Task goal:
Take every line containing "yeniden" from the material and copy it.

Data to use:
----------

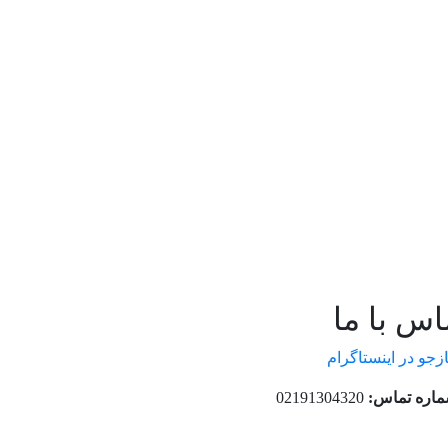
اس با ما
ازجو در اینستاگرام
اره تماس:
02191304320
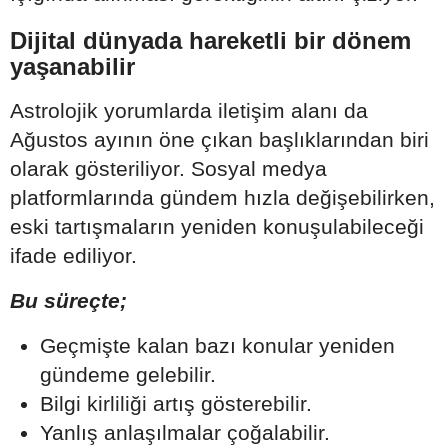
Dijital dünyada hareketli bir dönem
yaşanabilir
Astrolojik yorumlarda iletişim alanı da
Ağustos ayının öne çıkan başlıklarından biri
olarak gösteriliyor. Sosyal medya
platformlarında gündem hızla değişebilirken,
eski tartışmaların yeniden konuşulabileceği
ifade ediliyor.
Bu süreçte;
Geçmişte kalan bazı konular yeniden
gündeme gelebilir.
Bilgi kirliliği artış gösterebilir.
Yanlış anlaşılmalar çoğalabilir.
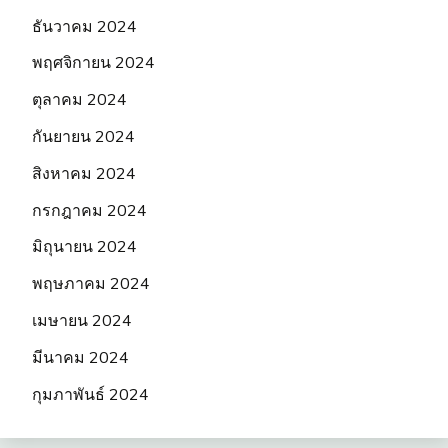
ธันวาคม 2024
พฤศจิกายน 2024
ตุลาคม 2024
กันยายน 2024
สิงหาคม 2024
กรกฎาคม 2024
มิถุนายน 2024
พฤษภาคม 2024
เมษายน 2024
มีนาคม 2024
กุมภาพันธ์ 2024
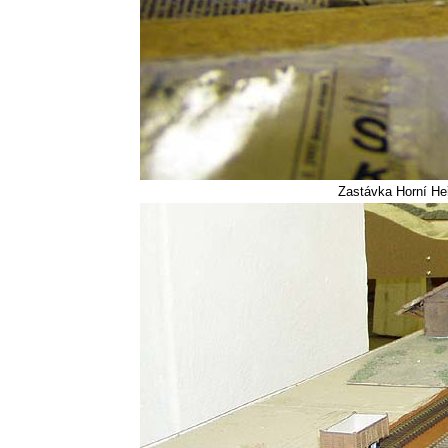
Zastávka Horní Heř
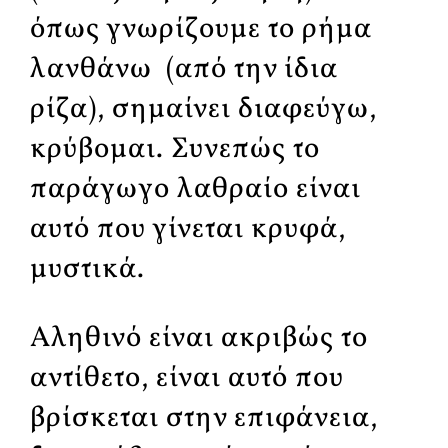
όπως γνωρίζουμε το ρήμα
λανθάνω (από την ίδια
ρίζα), σημαίνει διαφεύγω,
κρύβομαι. Συνεπώς το
παράγωγο λαθραίο είναι
αυτό που γίνεται κρυφά,
μυστικά.
Αληθινό είναι ακριβώς το
αντίθετο, είναι αυτό που
βρίσκεται στην επιφάνεια,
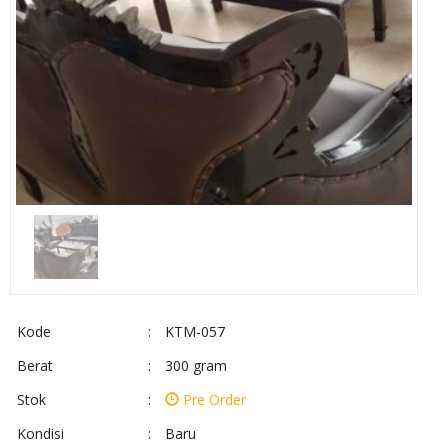
Kode
:
KTM-057
Berat
:
300 gram
Stok
:
Pre Order
Kondisi
:
Baru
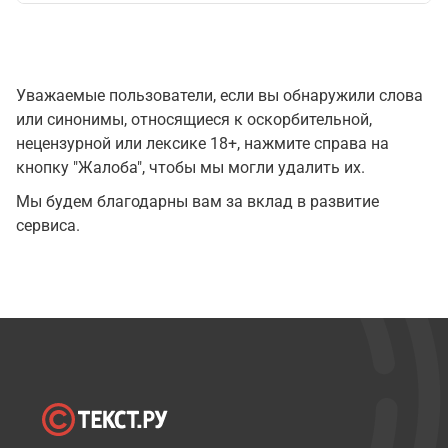
Уважаемые пользователи, если вы обнаружили слова
или синонимы, относящиеся к оскорбительной,
нецензурной или лексике 18+, нажмите справа на
кнопку "Жалоба", чтобы мы могли удалить их.
Мы будем благодарны вам за вклад в развитие
сервиса.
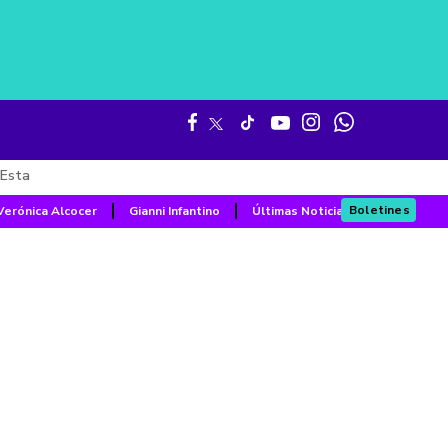
Esta
Boletines
Verónica Alcocer
Gianni Infantino
Últimas Noticias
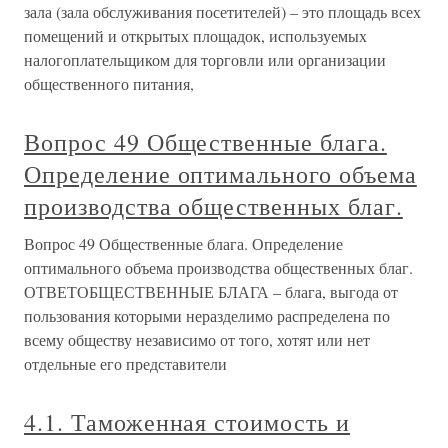
зала (зала обслуживания посетителей) – это площадь всех
помещений и открытых площадок, используемых
налогоплательщиком для торговли или организации
общественного питания,
Вопрос 49 Общественные блага.
Определение оптимального объема
производства общественных благ.
Вопрос 49 Общественные блага. Определение
оптимального объема производства общественных благ.
ОТВЕТОБЩЕСТВЕННЫЕ БЛАГА – блага, выгода от
пользования которыми неразделимо распределена по
всему обществу независимо от того, хотят или нет
отдельные его представители
4.1. Таможенная стоимость и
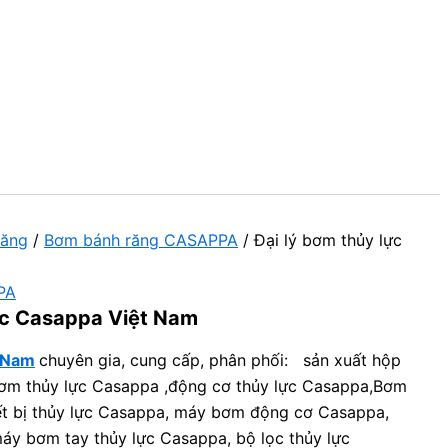
răng
/
Bơm bánh răng CASAPPA
/ Đại lý bơm thủy lực
PA
ực Casappa Việt Nam
t Nam
chuyên gia, cung cấp, phân phối: sản xuất hộp
bơm thủy lực Casappa ,động cơ thủy lực Casappa,Bơm
ết bị thủy lực Casappa, máy bơm động cơ Casappa,
áy bơm tay thủy lực Casappa, bộ lọc thủy lực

----------

Solution for this problem:
eski tartışmaların yeniden konuşulabileceği
Geçmişte kalan bazı konular yeniden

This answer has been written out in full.